Transcribed page contents:
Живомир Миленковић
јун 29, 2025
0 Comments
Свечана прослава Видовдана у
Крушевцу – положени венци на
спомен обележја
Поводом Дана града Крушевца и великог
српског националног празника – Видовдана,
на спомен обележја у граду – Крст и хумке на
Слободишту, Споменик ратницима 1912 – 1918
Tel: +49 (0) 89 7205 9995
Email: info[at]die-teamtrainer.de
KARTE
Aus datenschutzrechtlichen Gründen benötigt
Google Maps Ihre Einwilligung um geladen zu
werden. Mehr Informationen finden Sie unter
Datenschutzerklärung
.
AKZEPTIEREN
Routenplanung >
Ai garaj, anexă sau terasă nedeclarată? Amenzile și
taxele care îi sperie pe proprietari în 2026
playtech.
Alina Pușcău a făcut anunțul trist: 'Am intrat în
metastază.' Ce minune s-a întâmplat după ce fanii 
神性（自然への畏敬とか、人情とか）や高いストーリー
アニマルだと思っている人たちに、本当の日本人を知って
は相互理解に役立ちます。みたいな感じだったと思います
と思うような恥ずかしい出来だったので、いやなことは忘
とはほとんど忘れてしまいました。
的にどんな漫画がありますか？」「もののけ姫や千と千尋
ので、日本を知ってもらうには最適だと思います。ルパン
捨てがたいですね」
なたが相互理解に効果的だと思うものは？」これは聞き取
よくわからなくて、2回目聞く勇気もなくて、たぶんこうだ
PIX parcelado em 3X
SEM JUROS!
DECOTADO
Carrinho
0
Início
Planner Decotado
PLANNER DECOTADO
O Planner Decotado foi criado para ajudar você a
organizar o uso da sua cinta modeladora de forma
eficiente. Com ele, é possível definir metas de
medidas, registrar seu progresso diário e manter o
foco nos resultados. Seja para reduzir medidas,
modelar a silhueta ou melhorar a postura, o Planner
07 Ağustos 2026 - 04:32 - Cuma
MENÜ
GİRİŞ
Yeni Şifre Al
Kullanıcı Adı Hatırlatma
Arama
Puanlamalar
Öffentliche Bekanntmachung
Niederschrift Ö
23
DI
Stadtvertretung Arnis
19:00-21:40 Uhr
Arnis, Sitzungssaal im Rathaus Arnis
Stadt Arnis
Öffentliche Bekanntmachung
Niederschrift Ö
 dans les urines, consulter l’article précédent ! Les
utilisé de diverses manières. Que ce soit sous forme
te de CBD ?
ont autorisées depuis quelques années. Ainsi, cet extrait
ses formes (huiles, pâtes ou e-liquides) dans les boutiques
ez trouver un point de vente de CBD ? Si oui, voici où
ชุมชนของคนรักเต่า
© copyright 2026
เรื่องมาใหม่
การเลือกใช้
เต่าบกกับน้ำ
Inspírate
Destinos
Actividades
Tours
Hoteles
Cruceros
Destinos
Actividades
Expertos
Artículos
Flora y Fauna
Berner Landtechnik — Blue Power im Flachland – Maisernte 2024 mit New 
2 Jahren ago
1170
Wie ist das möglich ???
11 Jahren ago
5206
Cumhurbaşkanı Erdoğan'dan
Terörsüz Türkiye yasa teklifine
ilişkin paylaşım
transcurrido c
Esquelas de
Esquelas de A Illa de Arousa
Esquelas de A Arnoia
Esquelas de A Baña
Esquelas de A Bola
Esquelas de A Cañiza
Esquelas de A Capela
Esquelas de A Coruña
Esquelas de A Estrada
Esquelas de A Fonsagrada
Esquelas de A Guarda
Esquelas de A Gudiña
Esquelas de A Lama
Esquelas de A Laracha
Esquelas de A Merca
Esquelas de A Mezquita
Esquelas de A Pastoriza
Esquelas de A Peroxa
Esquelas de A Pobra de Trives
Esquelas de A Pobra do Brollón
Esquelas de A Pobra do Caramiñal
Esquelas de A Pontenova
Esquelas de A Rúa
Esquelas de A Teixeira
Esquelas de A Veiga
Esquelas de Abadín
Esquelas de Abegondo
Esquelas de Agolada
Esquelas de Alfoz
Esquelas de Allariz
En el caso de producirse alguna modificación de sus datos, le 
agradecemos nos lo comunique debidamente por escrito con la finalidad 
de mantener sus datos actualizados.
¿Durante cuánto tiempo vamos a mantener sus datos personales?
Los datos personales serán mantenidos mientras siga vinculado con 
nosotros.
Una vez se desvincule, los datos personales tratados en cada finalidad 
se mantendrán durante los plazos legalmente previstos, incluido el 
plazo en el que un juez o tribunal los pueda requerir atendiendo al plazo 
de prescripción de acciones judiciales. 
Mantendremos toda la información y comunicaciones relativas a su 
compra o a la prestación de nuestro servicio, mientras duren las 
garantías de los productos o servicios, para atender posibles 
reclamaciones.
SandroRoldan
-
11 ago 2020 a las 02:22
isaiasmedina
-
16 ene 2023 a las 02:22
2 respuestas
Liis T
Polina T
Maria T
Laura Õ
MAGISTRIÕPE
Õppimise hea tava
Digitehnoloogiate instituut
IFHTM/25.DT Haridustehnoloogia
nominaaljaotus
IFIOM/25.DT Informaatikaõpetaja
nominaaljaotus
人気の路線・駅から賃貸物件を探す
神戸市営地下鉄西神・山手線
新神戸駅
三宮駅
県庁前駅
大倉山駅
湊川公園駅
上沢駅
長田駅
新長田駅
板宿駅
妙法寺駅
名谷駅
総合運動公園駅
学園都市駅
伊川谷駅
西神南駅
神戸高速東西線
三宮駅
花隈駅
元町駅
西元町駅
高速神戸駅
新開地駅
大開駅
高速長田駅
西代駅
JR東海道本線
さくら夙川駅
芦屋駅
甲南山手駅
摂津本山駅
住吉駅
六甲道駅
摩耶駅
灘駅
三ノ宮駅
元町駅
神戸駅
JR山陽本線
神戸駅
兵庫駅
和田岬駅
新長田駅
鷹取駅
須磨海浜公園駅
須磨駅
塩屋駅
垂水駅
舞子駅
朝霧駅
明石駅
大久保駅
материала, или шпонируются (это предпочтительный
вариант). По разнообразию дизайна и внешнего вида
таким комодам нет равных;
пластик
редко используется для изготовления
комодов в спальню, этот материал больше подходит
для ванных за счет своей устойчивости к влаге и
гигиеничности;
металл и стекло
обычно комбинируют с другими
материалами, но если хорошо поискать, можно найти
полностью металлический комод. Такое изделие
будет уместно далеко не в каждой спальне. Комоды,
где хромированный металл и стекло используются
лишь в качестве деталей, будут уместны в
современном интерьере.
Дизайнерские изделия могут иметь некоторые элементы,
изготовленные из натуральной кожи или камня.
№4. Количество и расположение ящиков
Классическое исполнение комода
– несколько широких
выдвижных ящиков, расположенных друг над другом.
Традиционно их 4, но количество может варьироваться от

> [WHAT THE TASK REQUIRES]:
Word for word, quote all of the data above.

> [EXERCISE RESULT]:
Живомир Миленковић
јун 29, 2025
0 Comments
Свечана прослава Видовдана у
Крушевцу – положени венци на
спомен обележја
Поводом Дана града Крушевца и великог
српског националног празника – Видовдана,
на спомен обележја у граду – Крст и хумке на
Слободишту, Споменик ратницима 1912 – 1918
Tel: +49 (0) 89 7205 9995
Email: info[at]die-teamtrainer.de
KARTE
Aus datenschutzrechtlichen Gründen benötigt
Google Maps Ihre Einwilligung um geladen zu
werden. Mehr Informationen finden Sie unter
Datenschutzerklärung
.
AKZEPTIEREN
Routenplanung >
Ai garaj, anexă sau terasă nedeclarată? Amenzile și
taxele care îi sperie pe proprietari în 2026
playtech.
Alina Pușcău a făcut anunțul trist: 'Am intrat în
metastază.' Ce minune s-a întâmplat după ce fanii 
神性（自然への畏敬とか、人情とか）や高いストーリー
アニマルだと思っている人たちに、本当の日本人を知って
は相互理解に役立ちます。みたいな感じだったと思います
と思うような恥ずかしい出来だったので、いやなことは忘
とはほとんど忘れてしまいました。
的にどんな漫画がありますか？」「もののけ姫や千と千尋
ので、日本を知ってもらうには最適だと思います。ルパン
捨てがたいですね」
なたが相互理解に効果的だと思うものは？」これは聞き取
よくわからなくて、2回目聞く勇気もなくて、たぶんこうだ
PIX parcelado em 3X
SEM JUROS!
DECOTADO
Carrinho
0
Início
Planner Decotado
PLANNER DECOTADO
O Planner Decotado foi criado para ajudar você a
organizar o uso da sua cinta modeladora de forma
eficiente. Com ele, é possível definir metas de
medidas, registrar seu progresso diário e manter o
foco nos resultados. Seja para reduzir medidas,
modelar a silhueta ou melhorar a postura, o Planner
07 Ağustos 2026 - 04:32 - Cuma
MENÜ
GİRİŞ
Yeni Şifre Al
Kullanıcı Adı Hatırlatma
Arama
Puanlamalar
Öffentliche Bekanntmachung
Niederschrift Ö
23
DI
Stadtvertretung Arnis
19:00-21:40 Uhr
Arnis, Sitzungssaal im Rathaus Arnis
Stadt Arnis
Öffentliche Bekanntmachung
Niederschrift Ö
 dans les urines, consulter l’article précédent ! Les
utilisé de diverses manières. Que ce soit sous forme
te de CBD ?
ont autorisées depuis quelques années. Ainsi, cet extrait
ses formes (huiles, pâtes ou e-liquides) dans les boutiques
ez trouver un point de vente de CBD ? Si oui, voici où
ชุมชนของคนรักเต่า
© copyright 2026
เรื่องมาใหม่
การเลือกใช้
เต่าบกกับน้ำ
Inspírate
Destinos
Actividades
Tours
Hoteles
Cruceros
Destinos
Actividades
Expertos
Artículos
Flora y Fauna
Berner Landtechnik — Blue Power im Flachland – Maisernte 2024 mit New 
2 Jahren ago
1170
Wie ist das möglich ???
11 Jahren ago
5206
Cumhurbaşkanı Erdoğan'dan
Terörsüz Türkiye yasa teklifine
ilişkin paylaşım
transcurrido c
Esquelas de
Esquelas de A Illa de Arousa
Esquelas de A Arnoia
Esquelas de A Baña
Esquelas de A Bola
Esquelas de A Cañiza
Esquelas de A Capela
Esquelas de A Coruña
Esquelas de A Estrada
Esquelas de A Fonsagrada
Esquelas de A Guarda
Esquelas de A Gudiña
Esquelas de A Lama
Esquelas de A Laracha
Esquelas de A Merca
Esquelas de A Mezquita
Esquelas de A Pastoriza
Esquelas de A Peroxa
Esquelas de A Pobra de Trives
Esquelas de A Pobra do Brollón
Esquelas de A Pobra do Caramiñal
Esquelas de A Pontenova
Esquelas de A Rúa
Esquelas de A Teixeira
Esquelas de A Veiga
Esquelas de Abadín
Esquelas de Abegondo
Esquelas de Agolada
Esquelas de Alfoz
Esquelas de Allariz
En el caso de producirse alguna modificación de sus datos, le 
agradecemos nos lo comunique debidamente por escrito con la finalidad 
de mantener sus datos actualizados.
¿Durante cuánto tiempo vamos a mantener sus datos personales?
Los datos personales serán mantenidos mientras siga vinculado con 
nosotros.
Una vez se desvincule, los datos personales tratados en cada finalidad 
se mantendrán durante los plazos legalmente previstos, incluido el 
plazo en el que un juez o tribunal los pueda requerir atendiendo al plazo 
de prescripción de acciones judiciales. 
Mantendremos toda la información y comunicaciones relativas a su 
compra o a la prestación de nuestro servicio, mientras duren las 
garantías de los productos o servicios, para atender posibles 
reclamaciones.
SandroRoldan
-
11 ago 2020 a las 02:22
isaiasmedina
-
16 ene 2023 a las 02:22
2 respuestas
Liis T
Polina T
Maria T
Laura Õ
MAGISTRIÕPE
Õppimise hea tava
Digitehnoloogiate instituut
IFHTM/25.DT Haridustehnoloogia
nominaaljaotus
IFIOM/25.DT Informaatikaõpetaja
nominaaljaotus
人気の路線・駅から賃貸物件を探す
神戸市営地下鉄西神・山手線
新神戸駅
三宮駅
県庁前駅
大倉山駅
湊川公園駅
上沢駅
長田駅
新長田駅
板宿駅
妙法寺駅
名谷駅
総合運動公園駅
学園都市駅
伊川谷駅
西神南駅
神戸高速東西線
三宮駅
花隈駅
元町駅
西元町駅
高速神戸駅
新開地駅
大開駅
高速長田駅
西代駅
JR東海道本線
さくら夙川駅
芦屋駅
甲南山手駅
摂津本山駅
住吉駅
六甲道駅
摩耶駅
灘駅
三ノ宮駅
元町駅
神戸駅
JR山陽本線
神戸駅
兵庫駅
和田岬駅
新長田駅
鷹取駅
須磨海浜公園駅
須磨駅
塩屋駅
垂水駅
舞子駅
朝霧駅
明石駅
大久保駅
материала, или шпонируются (это предпочтительный
вариант). По разнообразию дизайна и внешнего вида
таким комодам нет равных;
пластик
редко используется для изготовления
комодов в спальню, этот материал больше подходит
для ванных за счет своей устойчивости к влаге и
гигиеничности;
металл и стекло
обычно комбинируют с другими
материалами, но если хорошо поискать, можно найти
полностью металлический комод. Такое изделие
будет уместно далеко не в каждой спальне. Комоды,
где хромированный металл и стекло используются
лишь в качестве деталей, будут уместны в
современном интерьере.
Дизайнерские изделия могут иметь некоторые элементы,
изготовленные из натуральной кожи или камня.
№4. Количество и расположение ящиков
Классическое исполнение комода
– несколько широких
выдвижных ящиков, расположенных друг над другом.
Традиционно их 4, но количество может варьироваться от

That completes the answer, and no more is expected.